CREDIT: HADIZADEH FAMILY
Hadizadeh
It's been 100, 101, 102 days, counts Sorayya Shahtahmasebi Hadizadeh. By late August, she had seen her husband only a few times, always briefly and never alone, since he was arrested. "We cry a lot because his health is very bad and his life is in real danger," she says.

Mohammad Hadi Hadizadeh Yazdi is a nuclear physicist at Ferdowsi University in Mashhad, Iran, about 800 kilometers east of the capital city of Tehran. Recently, he had been involved in the now halting efforts to set up SESAME, a synchrotron light source in the Middle East.

Arrested on 12 May, Hadizadeh was one of several dozen people--mostly writers, journalists, academics, and other intellectuals--detained because of their association with liberal groups such as Nehzat-e Azadi (the Iran Freedom Movement). The judiciary, which arrested them, claims that Nehzat-e Azadi planned to overthrow the Islamic Republic.

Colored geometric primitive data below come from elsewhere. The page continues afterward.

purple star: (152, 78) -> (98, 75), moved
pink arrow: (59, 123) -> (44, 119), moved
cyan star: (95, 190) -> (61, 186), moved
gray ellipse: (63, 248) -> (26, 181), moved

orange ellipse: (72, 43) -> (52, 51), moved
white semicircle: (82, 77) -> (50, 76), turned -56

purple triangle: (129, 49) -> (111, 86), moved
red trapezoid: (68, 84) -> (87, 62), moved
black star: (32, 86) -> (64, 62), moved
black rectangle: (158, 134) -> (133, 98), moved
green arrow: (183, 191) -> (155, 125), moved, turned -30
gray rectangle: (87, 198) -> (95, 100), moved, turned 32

Nehzat-e Azadi descends from the movement that, in 1951, brought to power the democratic nationalist government of Mohammad Mossadegh, which was overthrown two years later by the Shah in a CIA-backed coup d'état. In 1979, the group was at the forefront of the Islamic revolution. Like the majority of Iranians, the Islamic, pro-democracy group supports President Mohammad Khatami, who was reelected in a landslide on 8 June. There was widespread anticipation that Hadizadeh and the others would be freed after the election, but religious conservatives, not the president, control the judiciary.

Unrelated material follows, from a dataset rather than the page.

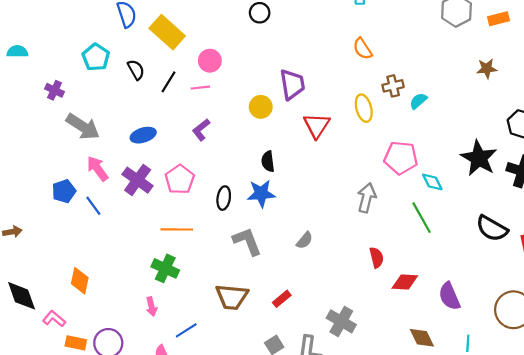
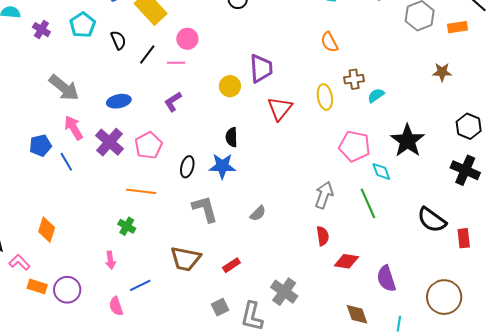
purple cross: (54, 90) -> (41, 30), moved
black star: (479, 158) -> (408, 141), moved
gray arrow: (367, 198) -> (324, 195), moved
green cross: (165, 268) -> (127, 226), size x0.7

Details about Hadizadeh's situation are scant. But it's not merely support for democracy that got him into trouble, says one Iranian physicist. "You don't get arrested just for holding these views. Most people in Iran would agree with them--my views on freedom and democracy are more extreme than Hadizadeh's. The hard-liners only go after the most visible people." As a distinguished professor, he adds, Hadizadeh attracted attention for his sympathies to Nehzat-e Azadi.

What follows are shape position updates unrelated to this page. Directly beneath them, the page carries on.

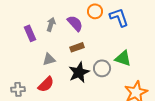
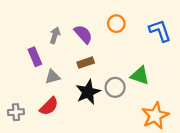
orange circle: (95, 11) -> (116, 24), moved
blue L-shape: (119, 17) -> (160, 31), moved
purple rectangle: (30, 33) -> (35, 57), moved

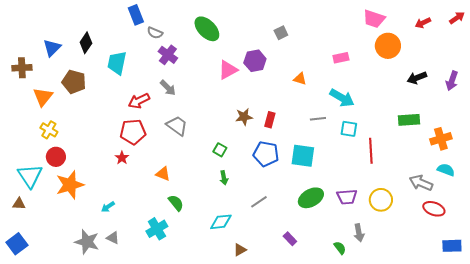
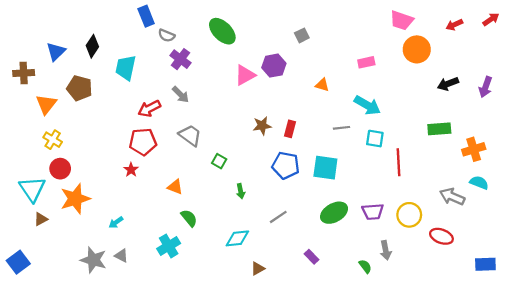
green square: (220, 150) -> (219, 161), moved
brown triangle: (19, 204) -> (41, 219), moved, turned -32
red ellipse: (434, 209) -> (441, 236), moved

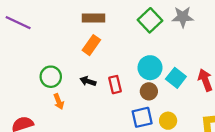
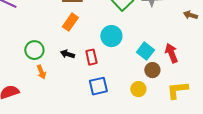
cyan circle: (150, 68) -> (111, 36), moved
brown circle: (149, 91) -> (152, 70), moved
blue square: (142, 117) -> (98, 86), moved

No formal charges have been brought against Hadizadeh, who is 54 years old. He had open-heart surgery 10 years ago and, since his arrest, he has developed diabetes and other health problems, according to his wife. He has spent his imprisonment mostly in solitary confinement at an unknown location.

Iran's physical society, its science ministry, and science academies, human rights organizations, and individual scientists from around the world have been pleading with Iranian authorities for Hadizadeh's release. Brazilian physicist Aldo Craievich, for example, canceled a trip to Iran in July, writing to Reza Mansouri, who heads the Physical Society of Iran, "I presently feel that I should not visit your country while Prof. Hadizadeh, a serious scientist that I appreciate and the person that invited me, is under arrest." And more than two dozen Nobel laureates signed a private letter to Khatami urging that Hadizadeh be released on humanitarian grounds.

In late August, a few of the other detainees were released, raising hopes that Hadizadeh would be freed soon too. "Every moment we are expecting him to ring us," says Hadizadeh's wife. "But there is nothing yet."